[Start of Attachment]
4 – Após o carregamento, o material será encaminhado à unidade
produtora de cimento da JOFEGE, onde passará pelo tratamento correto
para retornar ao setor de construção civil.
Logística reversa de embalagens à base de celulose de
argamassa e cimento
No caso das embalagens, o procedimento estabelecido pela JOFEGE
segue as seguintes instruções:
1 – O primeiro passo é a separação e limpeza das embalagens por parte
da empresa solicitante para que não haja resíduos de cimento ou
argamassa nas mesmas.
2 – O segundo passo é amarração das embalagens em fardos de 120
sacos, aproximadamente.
[End of Attachment]
[Start of Attachment]
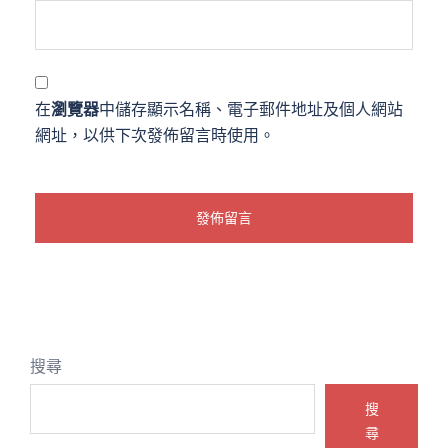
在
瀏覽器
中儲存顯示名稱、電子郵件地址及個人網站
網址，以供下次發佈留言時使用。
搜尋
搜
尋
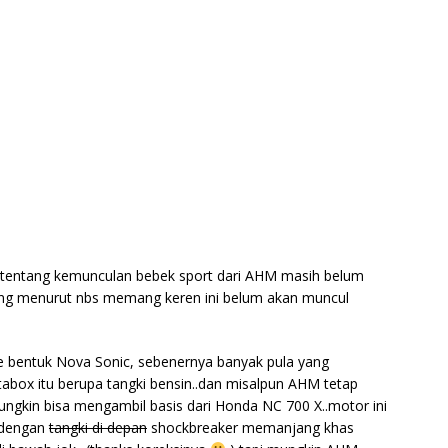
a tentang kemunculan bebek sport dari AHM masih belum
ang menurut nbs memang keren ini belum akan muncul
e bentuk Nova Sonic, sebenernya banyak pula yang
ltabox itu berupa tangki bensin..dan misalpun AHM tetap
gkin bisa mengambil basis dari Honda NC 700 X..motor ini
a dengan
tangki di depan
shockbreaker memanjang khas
[End of Attachment]
Everything above from the line containing "produtora de cimento" through the line containing "2 – O segundo" must be copied exactly. Nothing outside that range belongs in the answer.

Result of the task:
produtora de cimento da JOFEGE, onde passará pelo tratamento correto
para retornar ao setor de construção civil.
Logística reversa de embalagens à base de celulose de
argamassa e cimento
No caso das embalagens, o procedimento estabelecido pela JOFEGE
segue as seguintes instruções:
1 – O primeiro passo é a separação e limpeza das embalagens por parte
da empresa solicitante para que não haja resíduos de cimento ou
argamassa nas mesmas.
2 – O segundo passo é amarração das embalagens em fardos de 120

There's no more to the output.